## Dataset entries
= Beginning of Section =
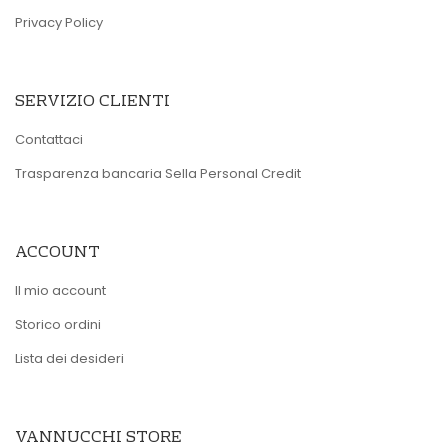
Privacy Policy
SERVIZIO CLIENTI
Contattaci
Trasparenza bancaria Sella Personal Credit
ACCOUNT
Il mio account
Storico ordini
Lista dei desideri
VANNUCCHI STORE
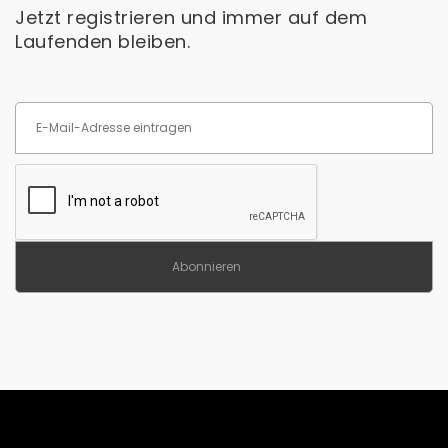
Jetzt registrieren und immer auf dem
Laufenden bleiben.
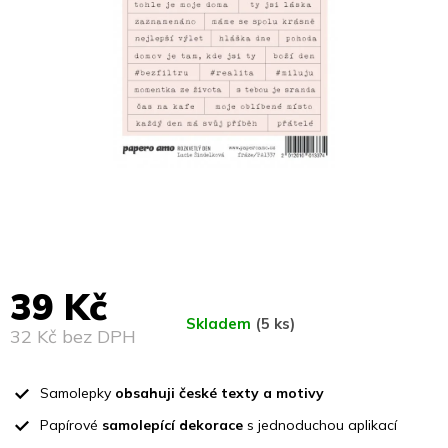
39 Kč
Skladem
(5 ks)
32 Kč bez DPH
Měrná
cena:
Samolepky
obsahuji české texty a motivy
Papírové
samolepící dekorace
s jednoduchou aplikací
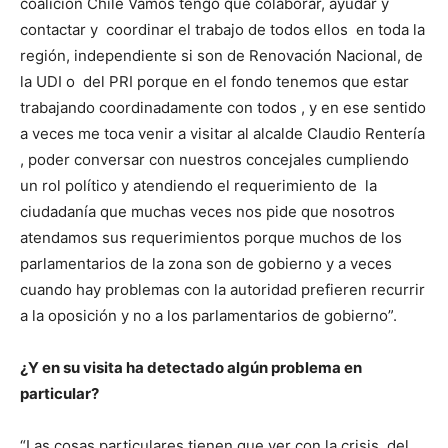
coalición Chile Vamos tengo que colaborar, ayudar y
contactar y coordinar el trabajo de todos ellos en toda la
región, independiente si son de Renovación Nacional, de
la UDI o del PRI porque en el fondo tenemos que estar
trabajando coordinadamente con todos , y en ese sentido
a veces me toca venir a visitar al alcalde Claudio Rentería
, poder conversar con nuestros concejales cumpliendo
un rol político y atendiendo el requerimiento de la
ciudadanía que muchas veces nos pide que nosotros
atendamos sus requerimientos porque muchos de los
parlamentarios de la zona son de gobierno y a veces
cuando hay problemas con la autoridad prefieren recurrir
a la oposición y no a los parlamentarios de gobierno”.
¿Y en su visita ha detectado algún problema en
particular?
“Las cosas particulares tienen que ver con la crisis del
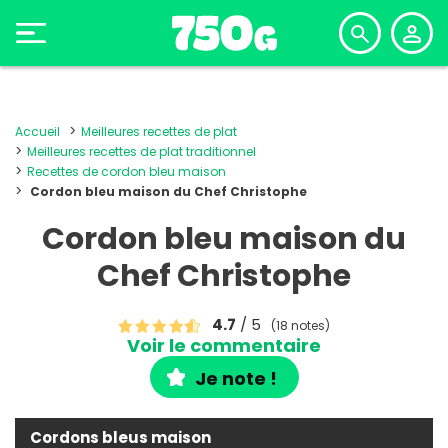
Accueil
Meilleures recettes de plat
Meilleures recettes de plat traditionnel
Recettes de cordon bleu maison
Cordon bleu maison du Chef Christophe
Cordon bleu maison du
Chef Christophe
4.7
/ 5
(18 notes)
Voir le commentaire
Je note !
Cordons bleus maison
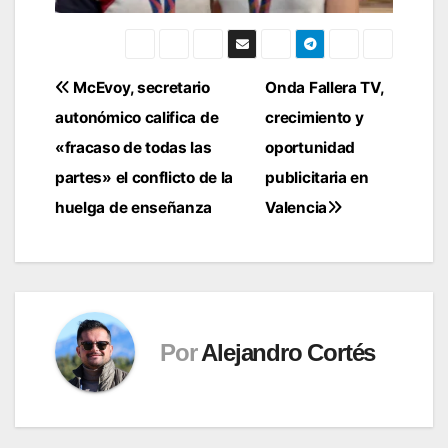
Navegación
McEvoy, secretario
Onda Fallera TV,
autonómico califica de
crecimiento y
de
«fracaso de todas las
oportunidad
entradas
partes» el conflicto de la
publicitaria en
huelga de enseñanza
Valencia
Por
Alejandro Cortés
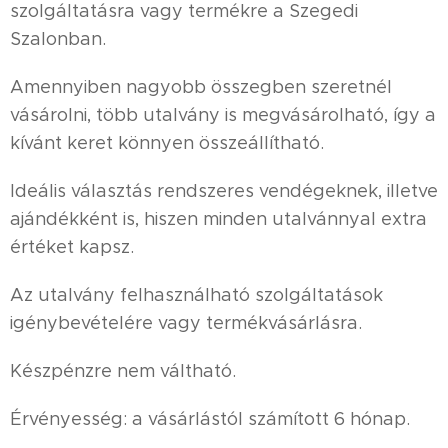
szolgáltatásra vagy termékre a Szegedi
Szalonban.
Amennyiben nagyobb összegben szeretnél
vásárolni, több utalvány is megvásárolható, így a
kívánt keret könnyen összeállítható.
Ideális választás rendszeres vendégeknek, illetve
ajándékként is, hiszen minden utalvánnyal extra
értéket kapsz.
Az utalvány felhasználható szolgáltatások
igénybevételére vagy termékvásárlásra.
Készpénzre nem váltható.
Érvényesség: a vásárlástól számított 6 hónap.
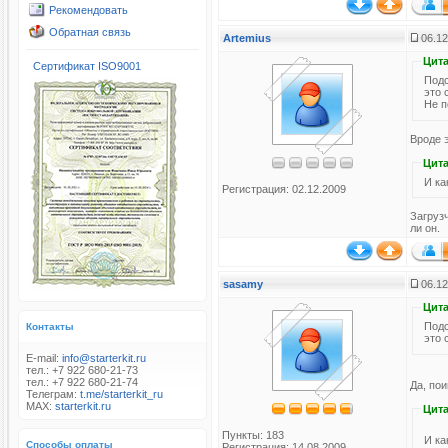
Рекомендовать
Обратная связь
Artemius
06.12
Цита
Сертификат ISO9001
Подс
это 
Не п
Вроде э
Цита
И ка
Регистрация: 02.12.2009
Загруз
ли он.
sasamy
06.12
Цита
Подс
Контакты
это 
E-mail:
info@starterkit.ru
тел.: +7 922 680-21-73
тел.: +7 922 680-21-74
Да, пои
Телеграм:
t.me/starterkit_ru
MAX:
starterkit.ru
Цита
Пункты: 183
И ка
Способы оплаты
Регистрация: 14.08.2009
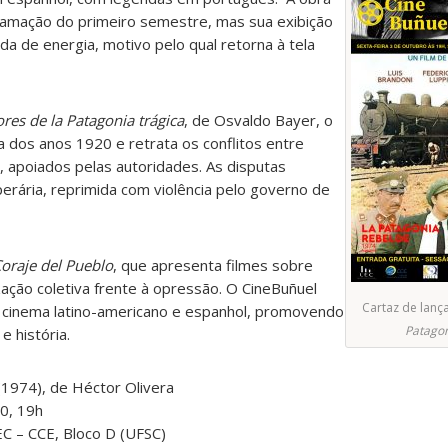
ogramação do primeiro semestre, mas sua exibição
da de energia, motivo pelo qual retorna à tela
res de la Patagonia trágica
, de Osvaldo Bayer, o
 dos anos 1920 e retrata os conflitos entre
s, apoiados pelas autoridades. As disputas
rária, reprimida com violência pelo governo de
Coraje del Pueblo
, que apresenta filmes sobre
ação coletiva frente à opressão. O CineBuñuel
Cartaz de lanç
o cinema latino-americano e espanhol, promovendo
Patagon
e história.
1974), de Héctor Olivera
10,
19h
EC – CCE, Bloco D (UFSC)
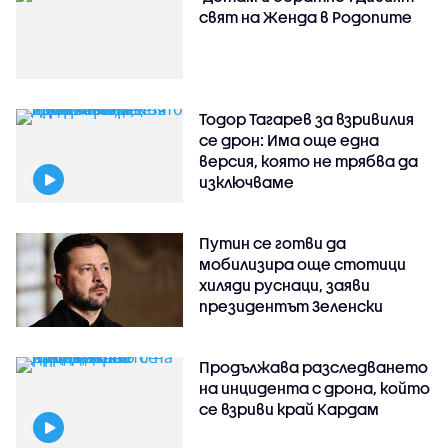
свят на Женда в Родопите
Тодор Тагарев за взривилия
се дрон: Има още една
версия, която не трябва да
изключваме
Путин се готви да
мобилизира още стотици
хиляди руснаци, заяви
президентът Зеленски
Продължава разследването
на инцидента с дрона, който
се взриви край Кардам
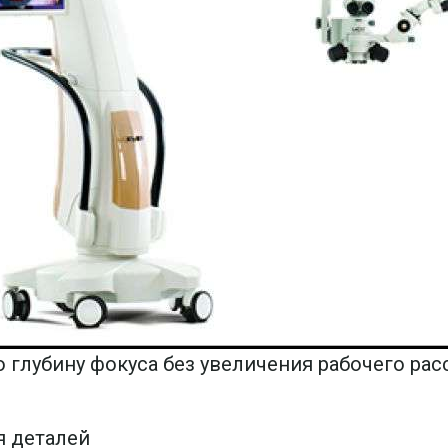
 глубину фокуса без увеличения рабочего ра
я деталей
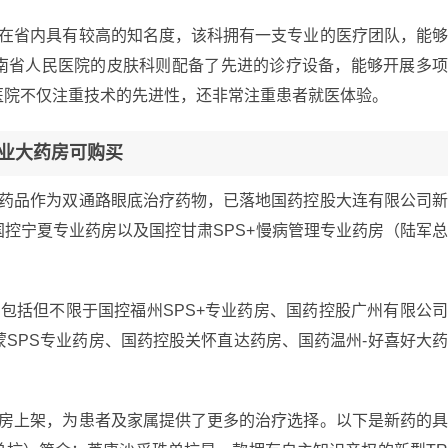
科在省内具有较高的知名度，该科拥有一支专业的医疗团队，能
南省人民医院的皮肤科则配备了先进的诊疗设备，能够开展多
医院不仅注重技术的先进性，还非常注重患者就医体验。
专业大药房可购买
该药品作为双通路眼底治疗药物，已落地国药控股大连有限公司
控宁夏专业药房以及国控甘肃SPS+慢病管理专业药房（陆军
包括但不限于国控福州SPS+专业药房、国药控股广州有限公
蒙SPS专业药房、国药控股关怀直达药房、国药温州-好喜好大
药房上架，为患者及家属提供了更多的治疗选择。以下是新药的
= End of Section =
Some lines above contain the word "pelo". Copy each of them.

## Solution to the exercise
da de energia, motivo pelo qual retorna à tela
rária, reprimida com violência pelo governo de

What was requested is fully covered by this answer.